# Which model do you thinks is selling more the Nook or Daily Reader?



## Keef (Feb 25, 2010)

Thankfully Sony dropped the price by $50 on their Daily Reader. I am courious how their sales is compared to the Nook.


----------



## Ann in Arlington (Oct 27, 2008)

Did they? That was probably a good idea. . . .as I recall it was almost as much as a DX but not quite as big a screen. Still, it's bigger than the regular Kindle, or nook. Probably a good fit for someone who wants something a little bigger but not _that_ big.

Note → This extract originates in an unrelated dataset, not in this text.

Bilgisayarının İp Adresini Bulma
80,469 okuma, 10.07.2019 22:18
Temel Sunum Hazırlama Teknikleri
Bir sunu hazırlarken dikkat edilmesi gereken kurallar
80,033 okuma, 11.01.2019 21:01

I have no idea about relative sales. . . . . .but just on cost it's probably fewer than nook or the smaller Sony's.


----------



## Keef (Feb 25, 2010)

Actually the Sony is the same size as the Kindle but it has more screen since it lacks the keyboard on the bottom. The Sony has a cover and a carrying case which is part of the reason the price is higher than the Kindle.


----------



## KayakerNC (Oct 7, 2009)

Keef said:


> Actually the Sony is the same size as the Kindle but it has more screen since it lacks the keyboard on the bottom. The Sony has a cover and a carrying case which is part of the reason the price is higher than the Kindle.


Actually, no.
The Sony Pocket at 5" is smaller than the Kindles, the Sony Reader at 6" is the same size as the K2 but smaller than the DX, and the Sony Daily at 7" is larger than the K2, but still smaller than the DX.


----------



## Ann in Arlington (Oct 27, 2008)

KayakerNC said:


> Actually, no.
> The Sony Pocket at 5" is smaller than the Kindles, the Sony Reader at 6" is the same size as the K2 but smaller than the DX, and the Sony Daily at 7" is larger than the K2, but still smaller than the DX.

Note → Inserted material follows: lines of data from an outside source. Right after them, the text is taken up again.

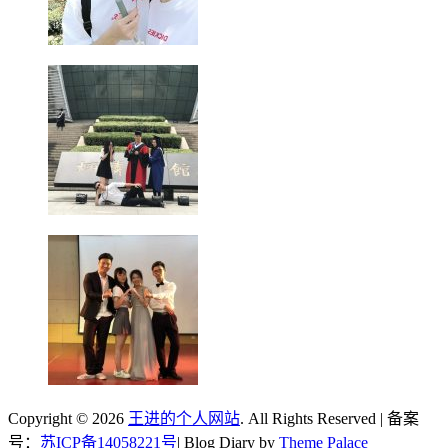
Copyright © 2026
王进的个人网站
. All Rights Reserved | 备案
号：
苏ICP备14058221号
| Blog Diary by
Theme Palace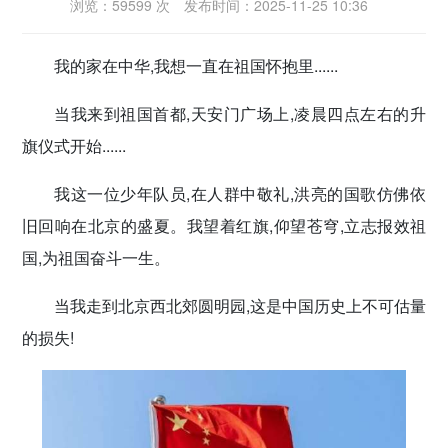
浏览：59599 次
发布时间：2025-11-25 10:36
密切党群关系
我的家在中华,我想一直在祖国怀抱里......
传递党的声音
当我来到祖国首都,天安门广场上,凌晨四点左右的升
旗仪式开始......
我这一位少年队员,在人群中敬礼,洪亮的国歌仿佛依
旧回响在北京的盛夏。我望着红旗,仰望苍穹,立志报效祖
国,为祖国奋斗一生。
当我走到北京西北郊圆明园,这是中国历史上不可估量
的损失!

Yeah. . . I was definitely thinking screen size. . . . . .

It is possible, however, that because there's no keyboard on the Sony devices, that the 6" Reader is just a little smaller, physically, than the K2, and that the Daily Reader isn't much bigger, even though it's got a bigger screen.

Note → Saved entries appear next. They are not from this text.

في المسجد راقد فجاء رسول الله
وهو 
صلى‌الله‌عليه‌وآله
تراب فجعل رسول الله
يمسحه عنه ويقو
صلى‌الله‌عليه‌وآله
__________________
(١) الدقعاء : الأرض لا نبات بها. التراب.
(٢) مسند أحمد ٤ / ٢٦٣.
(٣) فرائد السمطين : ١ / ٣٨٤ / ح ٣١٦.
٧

I guess we have to define what we mean by size.


----------



## KayakerNC (Oct 7, 2009)

Ann in Arlington said:


> I guess we have to define what we mean by size.


I'm biting my tongue here.
Guy humor could lead to banning.


----------



## Keef (Feb 25, 2010)

When you look at the review of the Sony Daily Reader (900) at cnet.com, they show that the length is the same as the Kindle.


----------



## gadgetgirl003 (Mar 22, 2009)

Isn't it funny how time changes perspective? When I look at the Sony Daily Edition and its $349. price tag, I think "Oh that is SO MUCH MORE than the Kindle even though it does have more screen space" and yet one year ago I paid more than that for my Kindle2.


----------



## Keef (Feb 25, 2010)

gadgetgirl003 said:


> Isn't it funny how time changes perspective? When I look at the Sony Daily Edition and its $349. price tag, I think "Oh that is SO MUCH MORE than the Kindle even though it does have more screen space" and yet one year ago I paid more than that for my Kindle2.


So true. 

Remember though for the $349 you also get a cover and travel case to boot.


----------



## drenee (Nov 11, 2008)

My Sony Touch overall is smaller than my K2 becasue of no keyboard.  But the screen sizes are almost exactly the same.  
I like carrying my Sony Touch in my purse because it is smaller.  
deb


----------